No meu caso, pesava sobre mim o fato de que eu era uma jovenzinha que gostava de sexo, em uma época que a virgindade ainda era valorizada e dizia algo a respeito de sua "portadora". Mocinhas que gostam de sexo e tem variedade de parceiros é uma exigência da atualidade. E digo exigência porque a virgindade, à exceção de alguns grupos mais tradicionais, principalmente religiosos, esteve completamente fora de moda no final do século 20.

Não é incomum as pessoas me dizerem: "Eu tive uma iniciação sexual tardia, com 20 anos". Convenhamos, nem é "tão tardia" assim já que a média no Brasil é 16 anos. Mas ser virgem vai na contramão da espetacularização do sexo que vimos acontecer, nas duas últimas décadas e que pasmem, está retrocedendo em outros países. Em muitos deles a idade da iniciação sexual está aumentando. No Japão, por exemplo, metade dos jovens entre 19 e 23 anos são virgens. Talvez ser virgem volte a ser cool. Mas isso é tema para outra coluna.

Pensando no lugar da valorização de condutas e costumes para a performance de gênero, nossa leitora tem que analisar: seu incômodo está em dizer que não é mais virgem ou em dizer que está se sentindo como fosse?

Te entendo e aviso: na outra extremidade estará alguém que tem as suas próprias convicções sobre performance. Minha dica: converse antes e seja honesta.

Mas pode ser que não seja a vergonha de ser ou parecer "virginal" o que a esteja angustiando, mas sim visualizar como ter uma nova relação de intimidade corporal e emocional com uma nova pessoa. Afinal, nem todo mundo tem essa relação de desapego com o próprio erotismo, destituído da conexão emocional.

Existe um conceito bem interessante sobre sociosexualidade, a capacidade de engajamento em relações sexuais casuais. Sim, para muitas pessoas fazer sexo sem compromisso pode trazer algum prejuízo emocional, principalmente se a pessoa tem motivações não-autônomas: pressão do grupo, agradar o outro, ser aceita, ser amada, não estar consciente na hora do sexo, esperar outra coisa da parceria que não só o prazer sexual (tipo fazer sexo esperando uma relação de amor).

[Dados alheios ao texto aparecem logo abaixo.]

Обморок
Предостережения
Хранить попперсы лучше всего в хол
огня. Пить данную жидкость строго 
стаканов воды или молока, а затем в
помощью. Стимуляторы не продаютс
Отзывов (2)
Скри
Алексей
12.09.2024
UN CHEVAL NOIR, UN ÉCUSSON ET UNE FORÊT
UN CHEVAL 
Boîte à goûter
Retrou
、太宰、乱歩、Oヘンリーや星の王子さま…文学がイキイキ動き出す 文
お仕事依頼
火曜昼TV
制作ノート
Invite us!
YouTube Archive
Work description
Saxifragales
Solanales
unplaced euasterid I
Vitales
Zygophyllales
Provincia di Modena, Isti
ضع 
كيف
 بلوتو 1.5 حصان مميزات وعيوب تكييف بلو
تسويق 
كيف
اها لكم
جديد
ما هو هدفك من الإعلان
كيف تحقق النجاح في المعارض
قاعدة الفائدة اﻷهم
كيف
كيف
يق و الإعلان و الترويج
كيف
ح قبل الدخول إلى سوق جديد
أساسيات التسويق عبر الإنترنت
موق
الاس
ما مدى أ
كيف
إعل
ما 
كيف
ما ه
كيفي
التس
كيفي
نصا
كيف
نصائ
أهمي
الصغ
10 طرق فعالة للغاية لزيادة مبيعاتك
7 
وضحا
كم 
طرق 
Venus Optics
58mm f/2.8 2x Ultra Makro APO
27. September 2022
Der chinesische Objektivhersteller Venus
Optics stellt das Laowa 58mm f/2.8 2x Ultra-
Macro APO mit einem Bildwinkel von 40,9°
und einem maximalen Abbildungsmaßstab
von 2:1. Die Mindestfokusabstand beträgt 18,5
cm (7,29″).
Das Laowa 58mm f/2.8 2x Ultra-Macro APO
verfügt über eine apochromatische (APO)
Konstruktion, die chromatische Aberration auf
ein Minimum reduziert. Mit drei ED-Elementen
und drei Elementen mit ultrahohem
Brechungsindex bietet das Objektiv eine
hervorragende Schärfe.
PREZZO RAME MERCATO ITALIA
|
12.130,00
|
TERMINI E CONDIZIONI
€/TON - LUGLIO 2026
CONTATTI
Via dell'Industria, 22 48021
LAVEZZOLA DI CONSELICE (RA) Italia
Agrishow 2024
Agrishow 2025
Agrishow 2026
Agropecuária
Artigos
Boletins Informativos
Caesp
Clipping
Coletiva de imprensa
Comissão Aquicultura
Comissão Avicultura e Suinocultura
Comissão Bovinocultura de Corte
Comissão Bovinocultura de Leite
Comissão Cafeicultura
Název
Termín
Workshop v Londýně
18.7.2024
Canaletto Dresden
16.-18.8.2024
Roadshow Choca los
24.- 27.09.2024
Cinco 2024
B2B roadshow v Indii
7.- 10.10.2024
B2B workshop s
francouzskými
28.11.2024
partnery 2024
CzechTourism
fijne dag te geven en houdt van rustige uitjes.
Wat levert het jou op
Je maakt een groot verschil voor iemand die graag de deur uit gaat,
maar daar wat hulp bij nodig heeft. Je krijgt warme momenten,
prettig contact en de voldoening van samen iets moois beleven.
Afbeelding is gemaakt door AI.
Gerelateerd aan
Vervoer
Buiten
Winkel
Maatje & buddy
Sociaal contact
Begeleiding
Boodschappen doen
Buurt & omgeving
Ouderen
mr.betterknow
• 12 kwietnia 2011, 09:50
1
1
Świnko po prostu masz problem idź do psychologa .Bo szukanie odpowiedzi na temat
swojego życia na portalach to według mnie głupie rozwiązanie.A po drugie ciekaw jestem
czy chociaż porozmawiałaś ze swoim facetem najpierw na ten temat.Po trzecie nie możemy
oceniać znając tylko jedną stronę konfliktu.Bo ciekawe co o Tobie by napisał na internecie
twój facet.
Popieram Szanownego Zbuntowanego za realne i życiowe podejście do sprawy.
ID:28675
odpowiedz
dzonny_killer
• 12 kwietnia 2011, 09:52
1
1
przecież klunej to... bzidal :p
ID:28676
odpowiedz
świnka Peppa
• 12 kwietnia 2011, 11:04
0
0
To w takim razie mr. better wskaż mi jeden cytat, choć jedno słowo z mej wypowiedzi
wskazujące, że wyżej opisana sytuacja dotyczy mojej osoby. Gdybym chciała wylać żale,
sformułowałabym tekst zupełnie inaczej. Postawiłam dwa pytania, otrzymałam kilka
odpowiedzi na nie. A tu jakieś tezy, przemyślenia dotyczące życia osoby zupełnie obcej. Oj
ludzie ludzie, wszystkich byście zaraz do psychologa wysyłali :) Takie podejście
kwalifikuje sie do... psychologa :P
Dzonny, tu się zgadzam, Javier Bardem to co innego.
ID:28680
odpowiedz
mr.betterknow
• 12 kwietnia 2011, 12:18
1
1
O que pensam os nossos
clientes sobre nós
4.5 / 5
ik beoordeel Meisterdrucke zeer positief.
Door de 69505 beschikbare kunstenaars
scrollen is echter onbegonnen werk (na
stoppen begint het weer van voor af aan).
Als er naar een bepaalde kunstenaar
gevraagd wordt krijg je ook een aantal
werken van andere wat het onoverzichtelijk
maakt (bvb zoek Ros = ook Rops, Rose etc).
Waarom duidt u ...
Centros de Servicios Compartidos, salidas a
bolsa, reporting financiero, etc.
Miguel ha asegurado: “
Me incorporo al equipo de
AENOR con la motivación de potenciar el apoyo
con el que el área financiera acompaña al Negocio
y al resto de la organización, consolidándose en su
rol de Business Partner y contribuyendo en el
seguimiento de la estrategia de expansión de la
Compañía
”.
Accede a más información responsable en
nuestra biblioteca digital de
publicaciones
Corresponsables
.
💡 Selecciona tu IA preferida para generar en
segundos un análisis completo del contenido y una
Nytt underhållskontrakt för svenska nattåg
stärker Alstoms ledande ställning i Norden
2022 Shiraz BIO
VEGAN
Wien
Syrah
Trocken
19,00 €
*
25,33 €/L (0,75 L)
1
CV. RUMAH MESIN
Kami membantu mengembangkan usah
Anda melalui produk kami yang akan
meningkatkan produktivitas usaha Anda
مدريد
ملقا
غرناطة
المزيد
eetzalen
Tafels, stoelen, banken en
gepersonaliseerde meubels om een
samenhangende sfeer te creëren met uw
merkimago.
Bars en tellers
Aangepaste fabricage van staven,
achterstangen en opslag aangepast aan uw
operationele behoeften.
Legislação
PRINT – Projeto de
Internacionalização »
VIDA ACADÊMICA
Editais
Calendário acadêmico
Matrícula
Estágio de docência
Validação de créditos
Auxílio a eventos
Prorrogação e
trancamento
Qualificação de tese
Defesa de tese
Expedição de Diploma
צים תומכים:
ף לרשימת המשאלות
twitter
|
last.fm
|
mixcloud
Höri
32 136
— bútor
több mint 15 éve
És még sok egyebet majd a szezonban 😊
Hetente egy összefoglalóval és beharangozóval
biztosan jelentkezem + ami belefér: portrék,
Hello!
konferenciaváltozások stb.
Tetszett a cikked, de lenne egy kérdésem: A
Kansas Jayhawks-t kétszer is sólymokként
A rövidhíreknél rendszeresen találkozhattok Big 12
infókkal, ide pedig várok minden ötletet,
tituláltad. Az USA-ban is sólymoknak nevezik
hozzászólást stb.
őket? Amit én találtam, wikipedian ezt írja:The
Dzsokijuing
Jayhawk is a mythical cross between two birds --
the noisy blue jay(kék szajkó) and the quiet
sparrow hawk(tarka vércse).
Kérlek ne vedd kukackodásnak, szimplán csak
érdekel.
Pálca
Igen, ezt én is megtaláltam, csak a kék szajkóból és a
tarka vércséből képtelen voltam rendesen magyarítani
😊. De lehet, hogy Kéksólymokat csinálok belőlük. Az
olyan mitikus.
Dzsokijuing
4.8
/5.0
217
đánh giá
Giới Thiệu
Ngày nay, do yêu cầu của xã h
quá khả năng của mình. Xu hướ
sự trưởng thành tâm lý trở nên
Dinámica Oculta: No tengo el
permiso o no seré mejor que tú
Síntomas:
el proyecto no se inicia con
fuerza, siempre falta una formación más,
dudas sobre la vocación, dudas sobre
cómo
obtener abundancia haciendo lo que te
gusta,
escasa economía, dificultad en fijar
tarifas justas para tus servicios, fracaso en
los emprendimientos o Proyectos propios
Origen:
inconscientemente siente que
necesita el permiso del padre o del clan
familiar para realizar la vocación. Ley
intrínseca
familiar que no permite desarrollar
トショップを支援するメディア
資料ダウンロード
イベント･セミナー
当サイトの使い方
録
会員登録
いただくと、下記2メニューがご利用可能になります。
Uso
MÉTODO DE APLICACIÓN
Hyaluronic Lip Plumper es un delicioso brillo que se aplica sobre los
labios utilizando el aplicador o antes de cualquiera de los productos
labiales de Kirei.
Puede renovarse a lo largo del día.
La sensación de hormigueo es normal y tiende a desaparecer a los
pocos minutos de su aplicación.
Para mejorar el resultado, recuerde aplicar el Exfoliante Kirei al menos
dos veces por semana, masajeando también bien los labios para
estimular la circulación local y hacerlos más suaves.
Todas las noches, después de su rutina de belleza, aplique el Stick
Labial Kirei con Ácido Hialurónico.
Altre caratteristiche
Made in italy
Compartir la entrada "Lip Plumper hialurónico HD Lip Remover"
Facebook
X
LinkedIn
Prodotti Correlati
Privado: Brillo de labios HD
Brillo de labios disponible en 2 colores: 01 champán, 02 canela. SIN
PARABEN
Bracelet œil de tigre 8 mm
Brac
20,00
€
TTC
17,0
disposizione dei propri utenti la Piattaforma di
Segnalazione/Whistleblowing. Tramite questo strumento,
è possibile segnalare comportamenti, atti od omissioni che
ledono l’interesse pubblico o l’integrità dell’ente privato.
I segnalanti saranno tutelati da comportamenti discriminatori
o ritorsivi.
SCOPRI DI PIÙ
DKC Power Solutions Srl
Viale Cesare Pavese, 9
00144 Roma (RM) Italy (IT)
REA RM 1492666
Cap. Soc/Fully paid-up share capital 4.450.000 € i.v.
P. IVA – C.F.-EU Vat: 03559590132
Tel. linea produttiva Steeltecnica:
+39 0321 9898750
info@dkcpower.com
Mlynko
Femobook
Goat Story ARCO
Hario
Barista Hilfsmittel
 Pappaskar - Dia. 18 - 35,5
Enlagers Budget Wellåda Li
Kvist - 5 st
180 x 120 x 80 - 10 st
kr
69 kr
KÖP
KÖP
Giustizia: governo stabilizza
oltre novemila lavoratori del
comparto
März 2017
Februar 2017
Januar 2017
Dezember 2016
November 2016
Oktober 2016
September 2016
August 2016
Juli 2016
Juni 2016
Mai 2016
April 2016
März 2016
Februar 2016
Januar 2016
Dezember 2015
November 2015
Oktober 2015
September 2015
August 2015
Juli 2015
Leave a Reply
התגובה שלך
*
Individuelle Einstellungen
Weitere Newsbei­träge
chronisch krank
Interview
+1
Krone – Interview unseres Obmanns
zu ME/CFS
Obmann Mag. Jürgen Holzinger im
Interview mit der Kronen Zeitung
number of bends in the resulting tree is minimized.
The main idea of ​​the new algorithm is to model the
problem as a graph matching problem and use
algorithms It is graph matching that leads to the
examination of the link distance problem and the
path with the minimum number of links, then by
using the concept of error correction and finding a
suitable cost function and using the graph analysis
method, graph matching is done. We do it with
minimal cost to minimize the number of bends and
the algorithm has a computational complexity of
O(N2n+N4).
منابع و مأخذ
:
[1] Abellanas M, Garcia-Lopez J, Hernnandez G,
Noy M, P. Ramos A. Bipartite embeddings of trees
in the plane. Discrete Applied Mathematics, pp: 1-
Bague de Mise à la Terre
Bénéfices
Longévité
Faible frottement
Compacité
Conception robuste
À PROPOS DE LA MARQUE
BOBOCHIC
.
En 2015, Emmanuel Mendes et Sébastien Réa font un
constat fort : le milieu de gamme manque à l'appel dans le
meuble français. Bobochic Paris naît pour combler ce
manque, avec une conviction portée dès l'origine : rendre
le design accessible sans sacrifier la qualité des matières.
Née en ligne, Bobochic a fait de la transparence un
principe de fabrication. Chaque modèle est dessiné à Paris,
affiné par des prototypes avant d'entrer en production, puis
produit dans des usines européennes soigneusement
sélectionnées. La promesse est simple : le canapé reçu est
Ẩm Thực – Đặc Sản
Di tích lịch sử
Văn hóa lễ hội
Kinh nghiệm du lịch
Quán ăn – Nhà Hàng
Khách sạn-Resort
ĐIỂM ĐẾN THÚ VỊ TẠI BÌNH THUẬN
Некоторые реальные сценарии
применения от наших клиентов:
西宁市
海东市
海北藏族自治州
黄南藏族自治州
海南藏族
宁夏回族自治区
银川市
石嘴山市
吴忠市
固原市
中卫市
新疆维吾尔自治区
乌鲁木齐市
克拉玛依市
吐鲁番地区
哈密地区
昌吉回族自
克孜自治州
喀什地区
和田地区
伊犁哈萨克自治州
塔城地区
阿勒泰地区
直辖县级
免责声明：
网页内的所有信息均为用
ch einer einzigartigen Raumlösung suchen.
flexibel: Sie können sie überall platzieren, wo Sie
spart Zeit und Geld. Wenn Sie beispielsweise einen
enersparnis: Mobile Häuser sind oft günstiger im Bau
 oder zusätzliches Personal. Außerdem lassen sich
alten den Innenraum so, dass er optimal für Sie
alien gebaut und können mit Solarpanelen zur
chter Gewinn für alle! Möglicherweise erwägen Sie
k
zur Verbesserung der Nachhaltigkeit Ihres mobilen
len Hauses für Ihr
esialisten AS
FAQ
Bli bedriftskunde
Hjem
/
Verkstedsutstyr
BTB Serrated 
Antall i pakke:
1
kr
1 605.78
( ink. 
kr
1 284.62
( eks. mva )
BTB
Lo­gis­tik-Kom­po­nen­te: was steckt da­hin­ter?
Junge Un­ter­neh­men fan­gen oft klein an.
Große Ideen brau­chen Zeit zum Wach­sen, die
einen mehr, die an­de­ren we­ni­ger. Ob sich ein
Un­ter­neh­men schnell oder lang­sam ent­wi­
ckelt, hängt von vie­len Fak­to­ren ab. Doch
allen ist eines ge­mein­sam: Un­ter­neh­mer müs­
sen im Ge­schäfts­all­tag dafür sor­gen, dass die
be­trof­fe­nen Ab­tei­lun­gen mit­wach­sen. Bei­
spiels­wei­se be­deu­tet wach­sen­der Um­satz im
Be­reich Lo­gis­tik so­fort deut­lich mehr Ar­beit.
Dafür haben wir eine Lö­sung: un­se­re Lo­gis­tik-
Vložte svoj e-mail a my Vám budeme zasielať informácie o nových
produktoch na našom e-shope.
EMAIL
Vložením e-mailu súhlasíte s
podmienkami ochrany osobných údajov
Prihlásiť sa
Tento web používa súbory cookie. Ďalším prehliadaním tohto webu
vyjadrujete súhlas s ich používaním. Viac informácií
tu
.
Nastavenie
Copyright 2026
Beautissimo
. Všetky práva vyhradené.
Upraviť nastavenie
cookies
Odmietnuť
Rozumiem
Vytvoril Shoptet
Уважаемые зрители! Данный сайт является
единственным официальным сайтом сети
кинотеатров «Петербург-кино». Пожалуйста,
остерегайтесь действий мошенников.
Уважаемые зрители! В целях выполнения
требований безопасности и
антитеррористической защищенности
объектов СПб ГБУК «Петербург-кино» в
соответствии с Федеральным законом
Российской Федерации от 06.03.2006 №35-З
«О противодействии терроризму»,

Os estudos aconselham: só faça sexo casual se estiver com vontade de fazer sexo, em nome do prazer. E não é fácil, para muitos, dissociar prazer de intimidade afetiva. Se a nossa leitora está menos segura, talvez valha a pena esperar por alguém que pareça uma parceria mais afetiva e compreensiva com a sua "falta de jeito". Não é preciso se colocar a prova. E, de novo, converse: "Estou sem jeito, faz tempo que não pratico".

Não se force. Quando a química bater forte, intuitivamente você saberá o que fazer.

** Este texto não reflete, necessariamente, a opinião do UOL.